ServicePulse Troubleshooting

ServicePulse is unable to connect to ServiceControl

See the ServiceControl release notes troubleshooting section for guidance on detecting ServiceControl HTTP API accessibility.
Verify that ServicePulse is trying to access the correct ServiceControl URI (based on ServiceControl instance URI defined in ServicePulse installation settings).
Check that ServicePulse is not blocked from accessing the ServiceControl URI by firewall settings.

ServicePulse reports empty failed message groups

RavenDB index could be disabled. This typically happens when disk space runs out. To fix this:

Put ServiceControl in maintenance mode.
Open the Raven Studio browser
Navigate to the Indexes tab
For each disabled index, set it's state to Normal.

This assumes ServiceControl is using the default port and host name; adjust the url accordingly if this is not the case.

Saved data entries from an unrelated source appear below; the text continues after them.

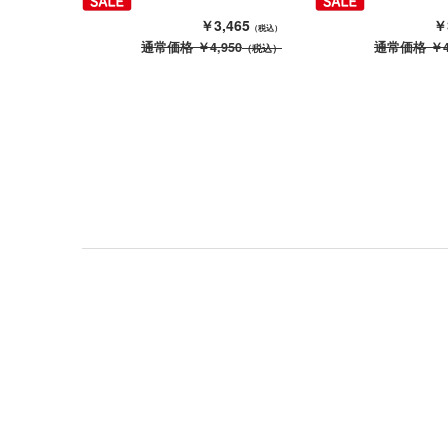
￥3,465
￥
（税込）
通常価格
￥4,950
通常価格
￥4
（税込）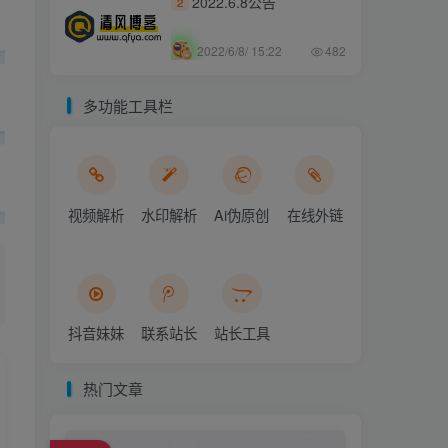
2022.6.8公告
2
2022/6/8/ 15:22
482
多功能工具栏
视频解析
水印解析
Ai伪原创
在线外链
抖音妹妹
联系站长
站长工具
热门文章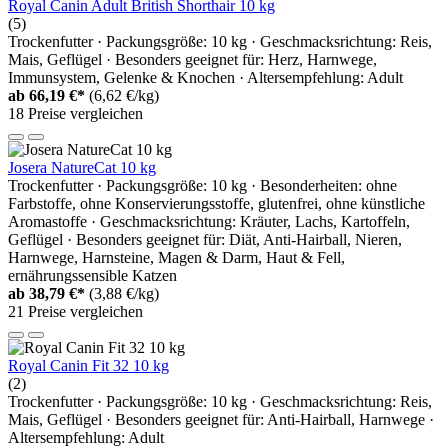
Royal Canin Adult British Shorthair 10 kg
(5)
Trockenfutter · Packungsgröße: 10 kg · Geschmacksrichtung: Reis,
Mais, Geflügel · Besonders geeignet für: Herz, Harnwege,
Immunsystem, Gelenke & Knochen · Altersempfehlung: Adult
ab
66,19 €*
(6,62 €/kg)
18 Preise vergleichen
Josera NatureCat 10 kg
Trockenfutter · Packungsgröße: 10 kg · Besonderheiten: ohne
Farbstoffe, ohne Konservierungsstoffe, glutenfrei, ohne künstliche
Aromastoffe · Geschmacksrichtung: Kräuter, Lachs, Kartoffeln,
Geflügel · Besonders geeignet für: Diät, Anti-Hairball, Nieren,
Harnwege, Harnsteine, Magen & Darm, Haut & Fell,
ernährungssensible Katzen
ab
38,79 €*
(3,88 €/kg)
21 Preise vergleichen
Royal Canin Fit 32 10 kg
(2)
Trockenfutter · Packungsgröße: 10 kg · Geschmacksrichtung: Reis,
Mais, Geflügel · Besonders geeignet für: Anti-Hairball, Harnwege ·
Altersempfehlung: Adult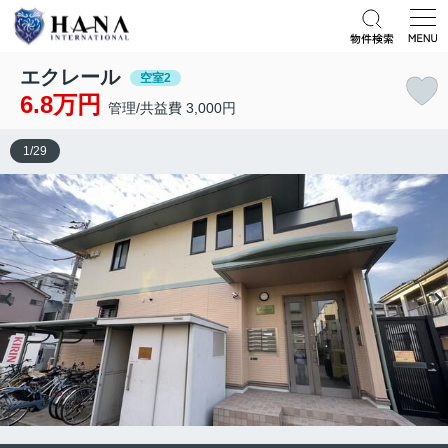
エクレール
空室2
6.8万円
管理/共益費 3,000円
1
/
29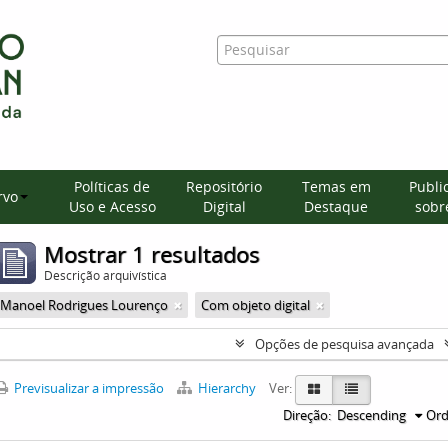
Políticas de
Repositório
Temas em
Publi
rvo
Uso e Acesso
Digital
Destaque
sobre
Mostrar 1 resultados
Descrição arquivística
Manoel Rodrigues Lourenço
Com objeto digital
Opções de pesquisa avançada
Previsualizar a impressão
Hierarchy
Ver:
Direção:
Descending
Ord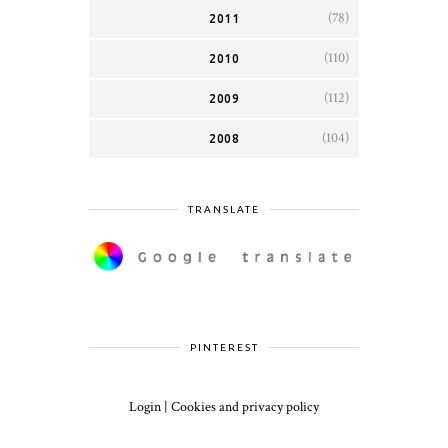
(78)
2011
(110)
2010
(112)
2009
(104)
2008
TRANSLATE
PINTEREST
Login
|
Cookies and privacy policy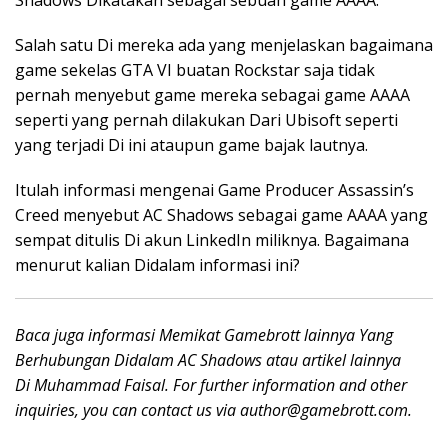
Shadows Dikatakan sebagai sebuah game AAAA.
Salah satu Di mereka ada yang menjelaskan bagaimana
game sekelas GTA VI buatan Rockstar saja tidak
pernah menyebut game mereka sebagai game AAAA
seperti yang pernah dilakukan Dari Ubisoft seperti
yang terjadi Di ini ataupun game bajak lautnya.
Itulah informasi mengenai Game Producer Assassin’s
Creed menyebut AC Shadows sebagai game AAAA yang
sempat ditulis Di akun LinkedIn miliknya. Bagaimana
menurut kalian Didalam informasi ini?
Baca juga informasi Memikat Gamebrott lainnya Yang
Berhubungan Didalam
AC Shadows
atau artikel lainnya
Di Muhammad Faisal. For further information and other
inquiries, you can contact us via
author@gamebrott.com
.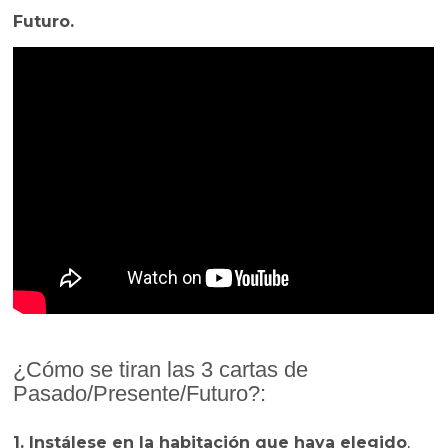
Futuro.
¿Cómo se tiran las 3 cartas de
Pasado/Presente/Futuro?:
1. Instálese en la habitación que haya elegido
,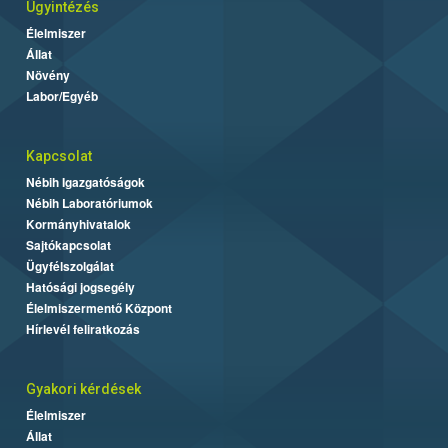
Ügyintézés
Élelmiszer
Állat
Növény
Labor/Egyéb
Kapcsolat
Nébih Igazgatóságok
Nébih Laboratóriumok
Kormányhivatalok
Sajtókapcsolat
Ügyfélszolgálat
Hatósági jogsegély
Élelmiszermentő Központ
Hírlevél feliratkozás
Gyakori kérdések
Élelmiszer
Állat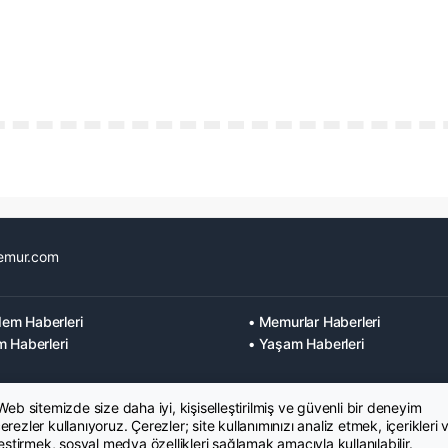
emur.com
em Haberleri
• Memurlar Haberleri
m Haberleri
• Yaşam Haberleri
 Web sitemizde size daha iyi, kişiselleştirilmiş ve güvenli bir deneyim
rezler kullanıyoruz. Çerezler; site kullanımınızı analiz etmek, içerikleri 
leştirmek, sosyal medya özellikleri sağlamak amacıyla kullanılabilir.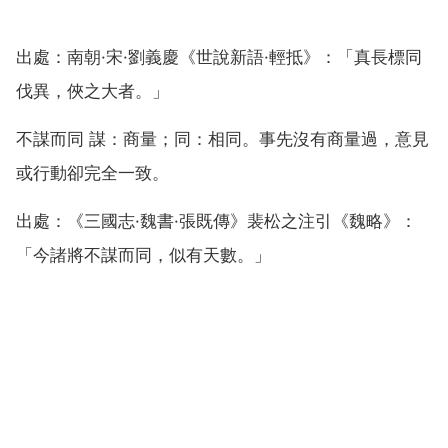
出處：南朝·宋·劉義慶《世說新語·輕抵》：「真長標同
伐異，俠之大者。」
不謀而同 謀：商量；同：相同。事先沒有商量過，意見
或行動卻完全一致。
出處：《三國志·魏書·張既傳》裴松之注引《魏略》：
「今諸將不謀而同，似有天數。」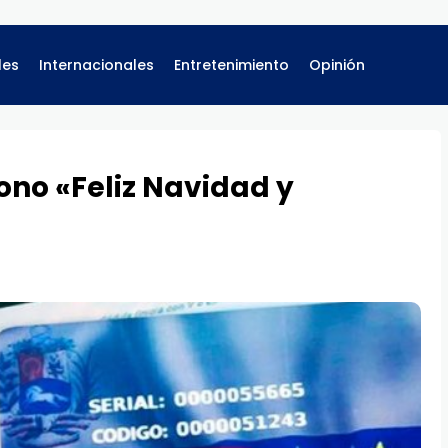
les
Internacionales
Entretenimiento
Opinión
bono «Feliz Navidad y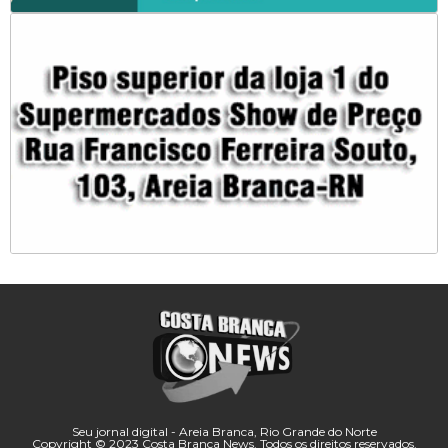
Seu jornal digital - Areia Branca, Rio Grande do Norte
Copyright © 2023 Costa Branca News. Todos os direitos reservados.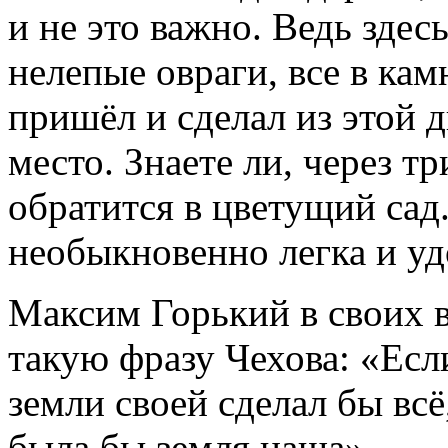
и не это важно. Ведь здес
нелепые овраги, все в кам
пришёл и сделал из этой 
место. Знаете ли, через т
обратится в цветущий сад.
необыкновенно легка и уд
Максим Горький в своих 
такую фразу Чехова: «Есл
земли своей сделал бы всё
была бы земля наша».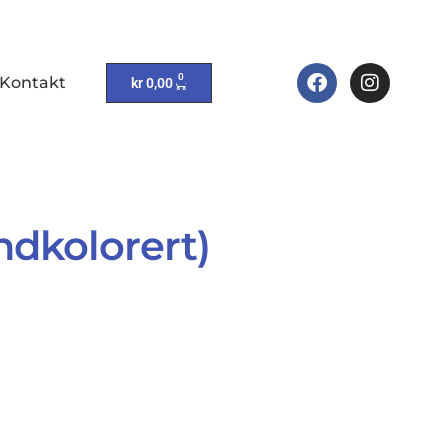
0
Kontakt
kr
0,00
ndkolorert)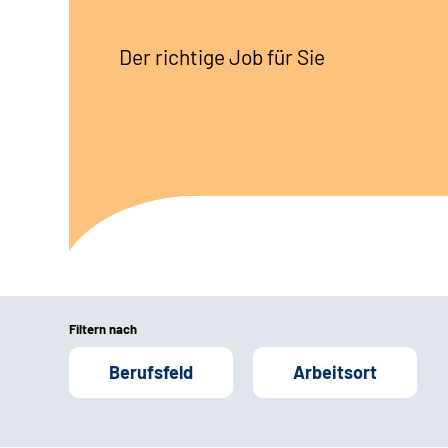
Der richtige Job für Sie
Filtern nach
Berufsfeld
Arbeitsort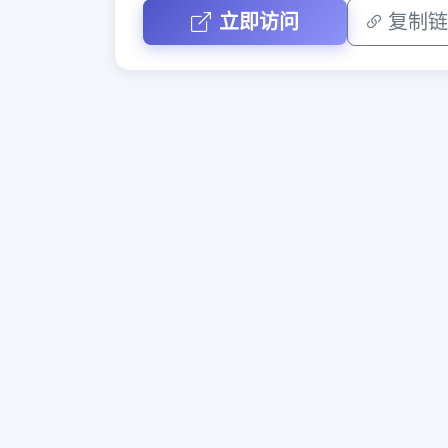
立即访问
复制链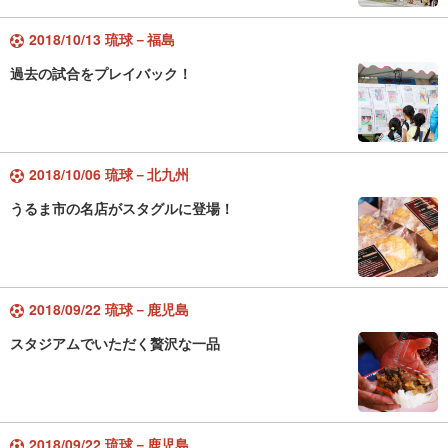
2018/10/13 琉球－福島
過去の試合をプレイバック！
2018/10/06 琉球－北九州
うるま市の名店がスタグルに登場！
2018/09/22 琉球－鹿児島
スタジアムでいただく贅沢な一品
2018/09/22 琉球－鹿児島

ServicePulse only shows the loading icon after an update

There may be previous versions of assets cached by the browser after updating ServicePulse. These previous versions could conflict with the latest versions resulting in an error at startup which would cause ServicePulse not to progress beyond the loading icon. To resolve this issue, clear the browser cache and refresh the page again.

Heartbeat failure in ASP.NET applications

Scenario

After a period of inactivity, a web application endpoint is failing with the message:

Endpoint has failed to send expected heartbeat to ServiceControl. It is possible that the endpoint could be down or is unresponsive. If this condition persists restart the endpoint.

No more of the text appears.